In this guide, I'll show you how to find if value in one string or list column is contained in another string column in the same row. In the article are present 3 different ways to achieve the same result.
These examples can be used to find a relationship between two columns in a DataFrame.
Dataset: IMDB 5000 Movie Dataset
Step 1: Check If String Column Contains Substring of Another with Function
The first solution is the easiest one to understand and work it. It is easy for customization and maintenance.
To start, we will define a function which will be used to perform the check. Then the function will be invoked by using apply:
def find_value_column(row):
return row.country in row.movie_title
df[df.apply(find_value_column, axis=1)][['movie_title', 'country']]
which will result in:
| movie_title | country | |
|---|---|---|
| 196 | Australia | Australia |
| 2504 | McFarland, USA | USA |
What will happen if there are NaN values in one of the columns?
def find_value_column(row):
return row.movie_title.lower().strip() in row.plot_keywords
df[df.apply(find_value_column, axis=1)][['movie_title', 'plot_keywords']].head(10)
Then error will be raised:
TypeError: ("argument of type 'float' is not iterable", 'occurred at index 4')
There is easy solution for this error - convert the column NaN values to empty list values thus:
for row in df.loc[df.plot_keywords.isnull(), 'plot_keywords'].index:
df.at[row, 'plot_keywords'] = []
now we get proper results like:
Step 2: Check If Column Contains Another Column with Lambda
The second solution is similar to the first - in terms of performance and how it is working - one but this time we are going to use lambda. The advantage of this way is - shortness:
df[df.apply(lambda x: x.country in x.movie_title, axis=1)][['movie_title', 'country']]
| movie_title | country | |
|---|---|---|
| 196 | Australia | Australia |
| 2504 | McFarland, USA | USA |
A possible disadvantage of this method is the need to know how apply and lambda works and how to deal with errors if any.
For example this piece of code similar but will result in error like:
df.apply(lambda row: df.country in df.movie_title, axis=1)
output:
TypeError: ("'Series' objects are mutable, thus they cannot be hashed", 'occurred at index 0')
It may be obvious for some people but a novice will have hard time to understand what is going on.
Step 3: Fastest Way to Check If One Column Contains Another
This solution is the fastest one. It is short and easy to understand. It includes zip on the selected data. In this case data can be used from two different DataFrames.
df[[x[0] in x[1] for x in zip(df['country'], df['movie_title'])]][['movie_title', 'country']]
| movie_title | country | |
|---|---|---|
| 196 | Australia | Australia |
| 2504 | McFarland, USA | USA |
again if the column contains NaN values they should be filled with default values like:
df['country'].fillna('Uknown', inplace=True)

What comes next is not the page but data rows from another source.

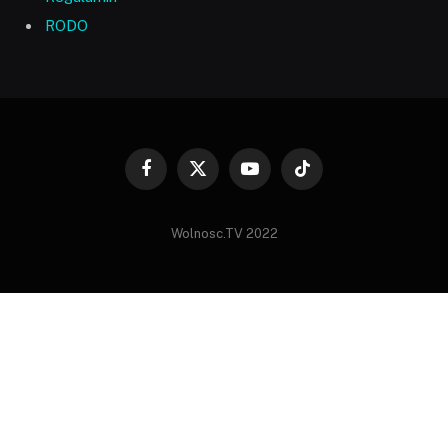
RODO
Facebook
X
YouTube
TikTok
(Twitter)
Wolnosc.TV 2022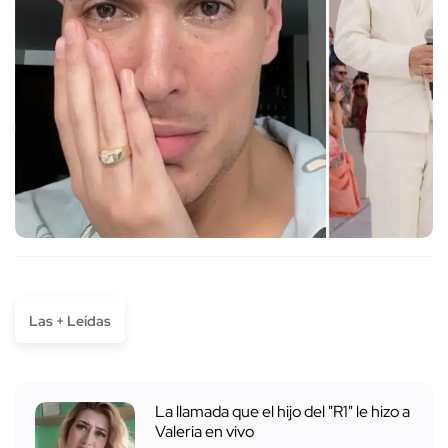
Las + Leídas
La llamada que el hijo del "R1" le hizo a
Valeria en vivo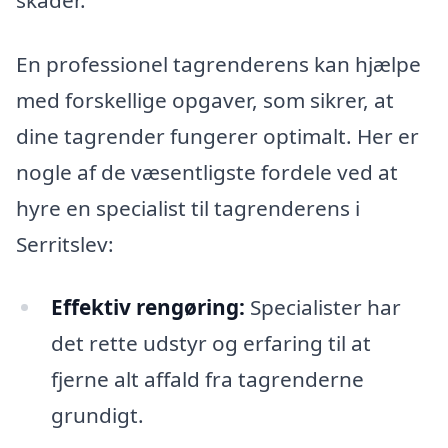
En professionel tagrenderens kan hjælpe
med forskellige opgaver, som sikrer, at
dine tagrender fungerer optimalt. Her er
nogle af de væsentligste fordele ved at
hyre en specialist til tagrenderens i
Serritslev:
Effektiv rengøring:
Specialister har
det rette udstyr og erfaring til at
fjerne alt affald fra tagrenderne
grundigt.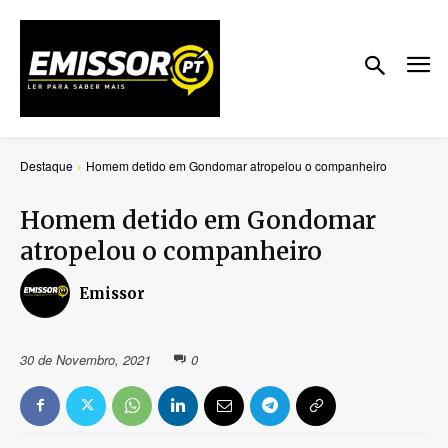
Destaque
Homem detido em Gondomar atropelou o companheiro
Homem detido em Gondomar
atropelou o companheiro
Emissor
30 de Novembro, 2021
0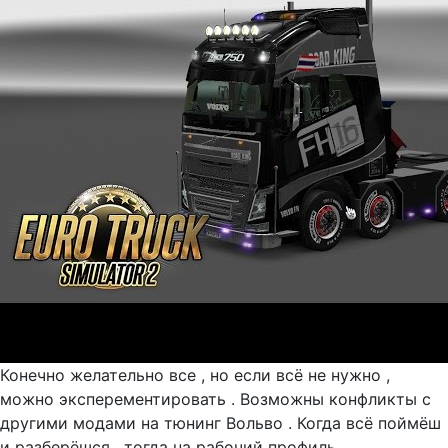
Конечно желательно все , но если всё не нужно ,
можно эксперементировать . Возможны конфликты с
другими модами на тюнинг Вольво . Когда всё поймёш
и разберёшся , тогда на рабочий профиль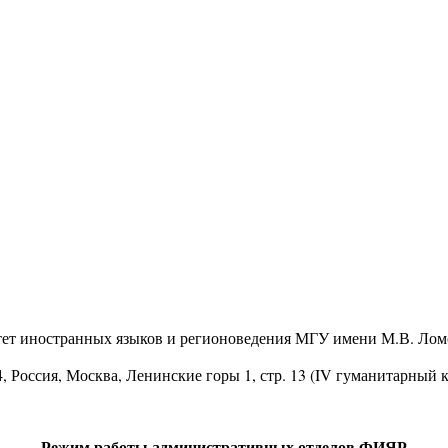
тет иностранных языков и регионоведения МГУ имени М.В. Лом
4
, Россия, Москва, Ленинские горы 1, стр. 13 (IV гуманитарный 
Режим работы административных отделов ФИЯР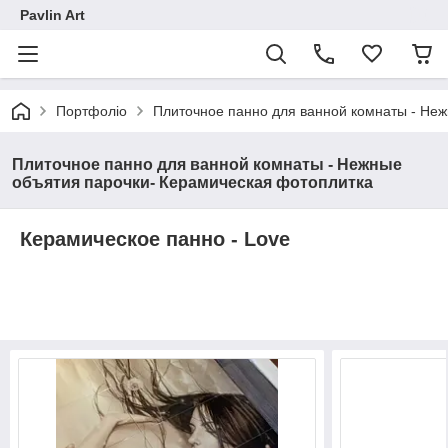
Pavlin Art
Портфоліо
Плиточное панно для ванной комнаты - Не
Плиточное панно для ванной комнаты - Нежные
объятия парочки- Керамическая фотоплитка
Керамическое панно - Love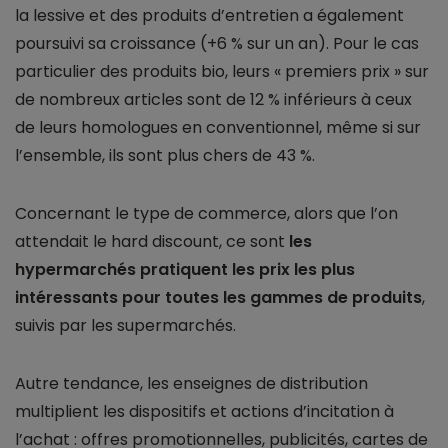
la lessive et des produits d’entretien a également
poursuivi sa croissance (+6 % sur un an). Pour le cas
particulier des produits bio, leurs « premiers prix » sur
de nombreux articles sont de 12 % inférieurs à ceux
de leurs homologues en conventionnel, même si sur
l’ensemble, ils sont plus chers de 43 %.
Concernant le type de commerce, alors que l’on
attendait le hard discount, ce sont
les
hypermarchés pratiquent les prix les plus
intéressants pour toutes les gammes de produits
,
suivis par les supermarchés.
Autre tendance, les enseignes de distribution
multiplient les dispositifs et actions d’incitation à
l’achat : offres promotionnelles, publicités, cartes de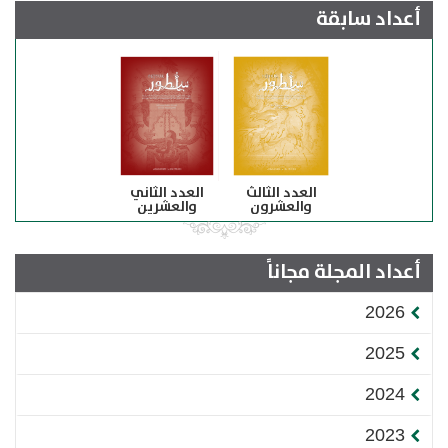
أعداد سابقة
العدد الثالث
العدد الثاني
والعشرون
والعشرين
أعداد المجلة مجاناً
2026
2025
2024
2023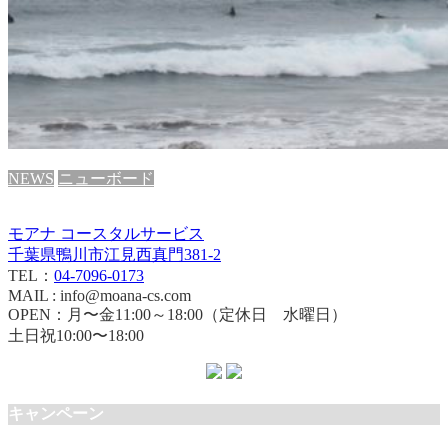
NEWS
ニューボード
モアナ コースタルサービス
千葉県鴨川市江見西真門381-2
TEL：
04-7096-0173
MAIL : info@moana-cs.com
OPEN：月〜金11:00～18:00（定休日 水曜日）
土日祝10:00〜18:00
キャンペーン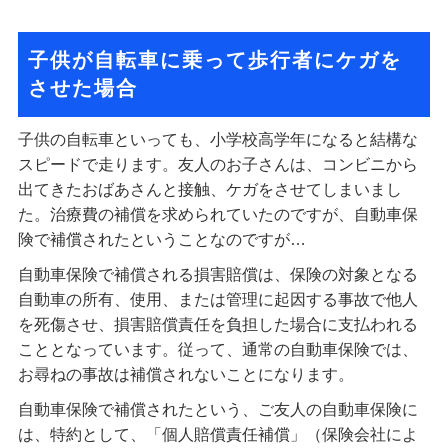
子供が自転車に乗って歩行者にケガを
させた場合
子供の自転車といっても、小学校高学年になると結構な
スピードで走ります。友人のお子さんは、コンビニから
出てきたおばあさんと接触、ケガをさせてしまいまし
た。治療費の補償を求められていたのですが、自動車保
険で補償されたということなのですが…
自動車保険で補償される損害賠償は、保険の対象となる
自動車の所有、使用、または管理に起因する事故で他人
を死傷させ、損害賠償責任を負担した場合に支払われる
こととなっています。従って、通常の自動車保険では、
お尋ねの事故は補償されないことになります。
自動車保険で補償されたという、ご友人の自動車保険に
は、特約として、「個人賠償責任補償」（保険会社によ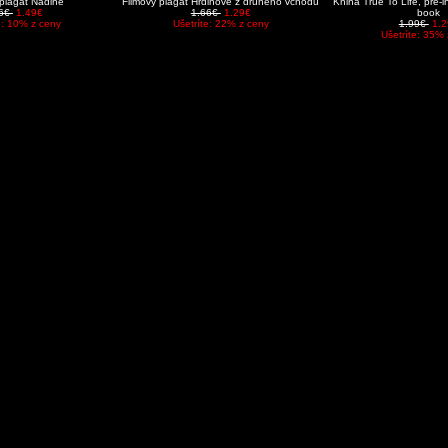
 plagát Nadine
Filmový plagát Hrdinové z druhého vchodu
Kniha True To Life, pre-i
66€
1.49€
1.66€
1.29€
book
e: 10% z ceny
Ušetríte: 22% z ceny
1.99€
1.2
Ušetríte: 35% 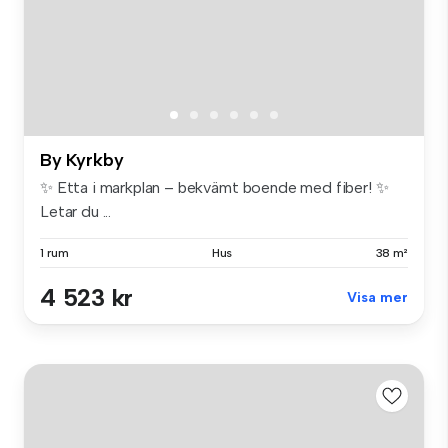
By Kyrkby
✨ Etta i markplan – bekvämt boende med fiber! ✨
Letar du ...
1 rum
Hus
38 m²
4 523 kr
Visa mer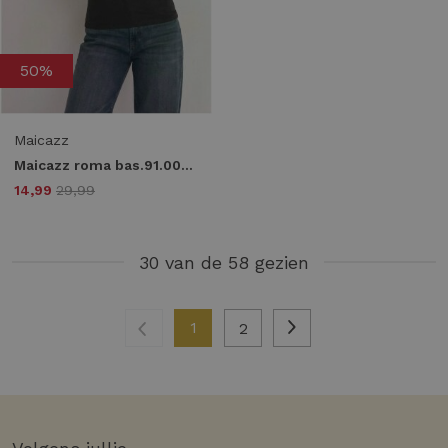
50%
Maicazz
Maicazz roma bas.91.001 Tops en Singlets black
14,99
29,99
30 van de 58 gezien
1
2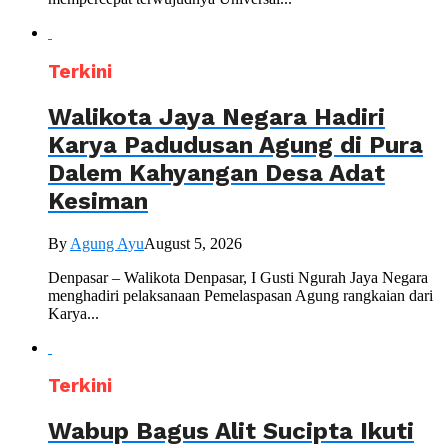
Terkini
Walikota Jaya Negara Hadiri
Karya Padudusan Agung di Pura
Dalem Kahyangan Desa Adat
Kesiman
By
Agung Ayu
August 5, 2026
Denpasar – Walikota Denpasar, I Gusti Ngurah Jaya Negara
menghadiri pelaksanaan Pemelaspasan Agung rangkaian dari
Karya...
Terkini
Wabup Bagus Alit Sucipta Ikuti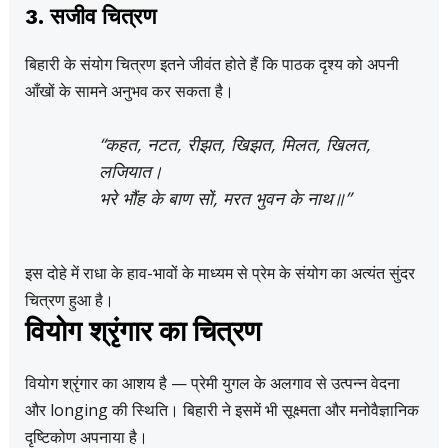
3. सजीव चित्रण
बिहारी के संयोग चित्रण इतने जीवंत होते हैं कि पाठक दृश्य को अपनी
आँखों के सामने अनुभव कर सकता है।
“कहत, नटत, रीझत, खिझत, मिलत, खिलत,
लजियात।
भरे भौंह के बाण सों, मरत भुवन के नाथ॥”
इस दोहे में राधा के हाव-भावों के माध्यम से प्रेम के संयोग का अत्यंत सुंदर
चित्रण हुआ है।
वियोग श्रृंगार का चित्रण
वियोग श्रृंगार का आशय है — प्रेमी युगल के अलगाव से उत्पन्न वेदना
और longing की स्थिति। बिहारी ने इसमें भी सूक्ष्मता और मनोवैज्ञानिक
दृष्टिकोण अपनाया है।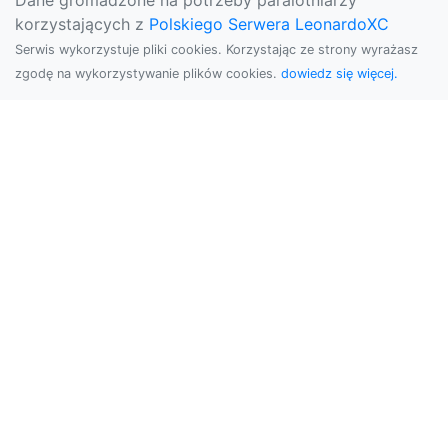
Dane gromadzone na potrzeby paralotniarzy
korzystających z
Polskiego Serwera LeonardoXC
Serwis wykorzystuje pliki cookies. Korzystając ze strony wyrażasz
zgodę na wykorzystywanie plików cookies.
dowiedz się więcej.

Step 4: For Loop and df.iterrows() Version
The final solution is the most simple one and it's suitable for beginners. Iterates over the rows one by one and perform the check. This solution is the slowest one:
for i, row in df.iterrows():
if row.country in row.movie_title:
print(row.country, row.movie_title)
result:
Australia Australia
USA McFarland, USA
Bonus Step: Check If List Column Contains Substring of Another with Function
Now lets assume that we would like to check if any value from column plot_keywords:
- avatar|future|marine|native|paraplegic
- bomb|espionage|sequel|spy|terrorist
is part of the movie title.
In this case we can:
- split the string column into a list
- convert NaN values to empty list
- perform search for each word in the list against the title
df['keywords'] = df.plot_keywords.str.split('|')
Now we have two different options:
Skip the conversion of NaN but check them in the function:
def find_value_column(row):
if isinstance(row['keywords'], list):
for keyword in row['keywords']:
return keyword in row.movie_title.lower()
else:
return False
df[df.apply(find_value_column, axis=1)][['movie_title', 'keywords']].head()
or
Convert all the NaN values:
df['keywords'] = df['keywords'].apply(lambda d: d if isinstance(d, list) else [])
def find_value_column(row):
for keyword in row['keywords']:
return keyword in row.movie_title.lower()
return False
df[df.apply(find_value_column, axis=1)][['movie_title', 'keywords']].head()
results in:
Performance check
Below you can find results of all solutions and compare their speed:
- 10 loops, best of 3: 152 ms per loop
- 10 loops, best of 3: 153 ms per loop
- 1000 loops, best of 3: 1.69 ms per loop
- 1 loop, best of 3: 580 ms per loop
So the one in step 3 - zip one - is the fastest and outperform the others by magnitude. In my everyday work I prefer to use 2 and 3(for high volume data) in most cases and only in some case 1 - when there is complex logic to be implemented.